2. Aspek keterampilan tenaga kerja
Tenaga kerja merupakan modal dasar bagi perkembangan
dan pertumbuhan ekonomi perusahaan. Karena peningkatan
produksi dan produktivitas kerja sangat ditentukan oleh
personil perusahaan, baik tingkat bawah maupun tingkat atas.
3. Aspek standar hidup
Pemberian upah juga didasarkan pada wilayah atau daerah
dimana perusahaan itu berada, karena standar hidup di masing-
masing daerah itu berbeda. Peningkatan upah ini didasarkan
pada kebutuhan pokok tenaga kerja yang bersangkutan sesuai
tingkat perkembangan ekonomi dan social di wilayah tertentu.
4. Aspek jenis pekerjaan
Perbedaan pada jenis perkerjaan juga mengakibatkan
terjadinnya perbedaan tingkat upah. Aspek ini mempunyai arti
yang khusus, karena diperolehnya pekerjaan dapat membantu
tercapainya kebutuhan pokok bagi pekerja yang bersangkutan.

c. Komponen Upah
Memberi upah yang tidak dalam bentuk uang dibenarkan asal tidak
melebihi 25% dari nilai rupiah yang seharusnya diterimanya. Imbalan
yang diberikan oleh perusahaan kepada pekerjanya tidak selamnya
disebut sebgai upah, karena bisa jadi imbalan tersebut tidak masuk
dalam komponen upah.
Dalam surat edaran Menteri Tenaga Kerja No. 07/MEN/1990
tentang pengelompokan komponen upah dan pendapatan non upah
disebut bahwa[26]:
1. Termasuk komponen upah:
. Upah pokok, merupakan imbalan dasar yang dibayrakan
kepada pekerja menurut jenis pekerjaan, dan mengenai
besarnya ditentukan berdasarkan perjanjian.
. Tunjangan tetap, tunjangan ini diberikan bersamaan dengan
upah pokok, tunjangan tetap ini seperti, tunjangan kesehatan,
perumahan, anak dan lain-lain. Yang diberikan kepada buruh
dan keluarganya.
. Tunjanga tidak tetap, diberikan secara tidak tetap bagi pekerja
dan keluarganya, dan tidak dibayakan bersamaan dengan upah
pokok.
2. Tidak temasuk komponen upah:
. Fasilitas, kenikmatan yang bersifat khusus atau untuk
meningkatkan kesejahteraan buruh, seperti kendaraan antar
jemput.
. Bonus, pembayaran yang diterima buruh dari hasil prestasinya
di perusahaan tempatnya bekerja.
. Tunjangan Hari Raya dan pembagian keutungan lainnya.
d. Upah Satuan Waktu dan Upah Satuan Produk
Upah dapat ditentukan menurut satuan waktu atau menurut satuan
produk yang dihasilkan oleh pekerja.
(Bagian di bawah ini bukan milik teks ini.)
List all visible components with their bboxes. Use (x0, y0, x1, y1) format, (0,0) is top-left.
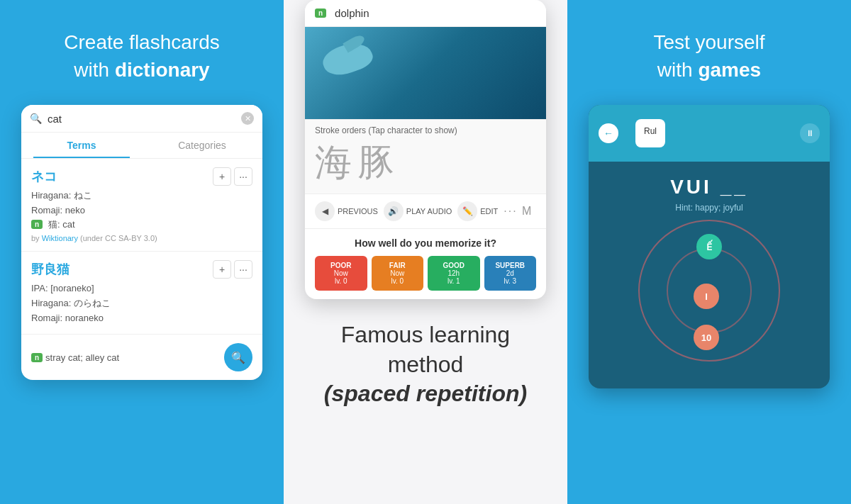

Upah menurut satuan waktu
dapat dihitung dalam bentuk upah per jam, upah per hari, upah per
minggu dan seterusnya. Upah perjam biasanya digunakan untuk
pelaksanaan kegiatan yang sifatnya tidak lama, seperti konsultan,
penceramah, tenaga bebas dan sebagainya.
Sedangkan upah per bulan biasanya diperuntukkan bagi pekerja
yang sifatnya tetap. Pekerja mempunyai ikatan kerja yang relative
lama atau tetap sehingga disebut pekerja tetap.
Istilah upah biasanya digunakan untuk satua waktu yang relative
pendek seperti per jam, per hari. Sedangkan istilah gaji biasanya
mencakup juga tunjangan-tunjangan dan digunakan untuk satuan
waktu yang relative panjang seperti per bulan dan per tahun.
Penentuan upah menurut satuan produk masih mengandung beberapa
kelemahan jika dilihat dari segi perlindungan dan keselamatan kerja,
seperti dalam pekerjaan menjahit baju.

e. Gaji Pokok dan Tunjangan


Sistem pengupahan menurut satuan waktu pada umumnya
memakai pola gaji pokok dan tunjangan. Gaji pokok adalah gaji dasar
yang ditetapkan untuk melaksanakan satu jambatan atau pekerjaan
tertentu pada golongan pangkat dan waktu tertentu. Gaji pokok di
suatu perusahaan disusun menurut jenjang karir di perusahaan tersebut.
Sesuai dengan kondisi perusahaan masing-masing dan antara
pengusaha dan para pekerja, perusahaan memberikan berbagai macam
jenis tunjangan yan mempunyai kaitan langsung dengan pekerjaan atau
produk seperti halnya tunjangan jabatan. Tunjangan adalah suplemen
terhadap upah atau gaji pokok daam tiga fungsi yang berkaitan dengan
pelaksanaan tugas, dalam rangka fungsi social seperti tunjangan untuk
keluarga dan sebagai insentif.
Seluruh komponen upah gaji yang dinyatakan dalam bentuk uang
dinamakan upah atau gaji bruto. Berdasarkan upah atau gaji tersebut
mungkin masih dipotong pajak penghasilan dan iuran dan apensiun
atau kewajiban lain setelah pengurangan tersebut, pekerja/buruh akan
menerima upah net atau upah bersih yang dibawa ke rumah dan
dinamakan take home pay.[27]

f. Waktu Kerja Lembur dan Upah Kerja Lembur


Perusahaan harus mempekerjakan buruh/pekerja sesuai dengan
waktu yang telah ditetapkan dalam peraturan perundang undanga, jika
melebihi ketentuan tersebut harus dihitung/ dibayar sebagai upah kerja
lembur.
Waktu kerja lembur adalah waktu kerja yang melebihi 7 jam sehari
dan 40 jam 1 minggu untuk 6 hari kerja dalam 1 minggu atau 8 jam
sehari dan 40 jam 1 minggu untuk 5 hari kerja dalam 1 minggu atau
waktu kerja pada hari istirahat mingguan dan/atau pada hari istirahat
resmi yang ditetapkan pemerintah. ( pasal 1 butir 1 Kepmenakertrans
No. KEP102/Men/VI/2004 tentang kerja lembur dan upah kerja
lembur).

Penghitungan upah kerja lembur


1. Dilakukan pada hari kerja
. Untuk jam kerja lembur pertama dibayar upah 1,5 kali upah
sejam.
. Untuk jam lembur berikutnya dibayar upah 2 kali upah sejam.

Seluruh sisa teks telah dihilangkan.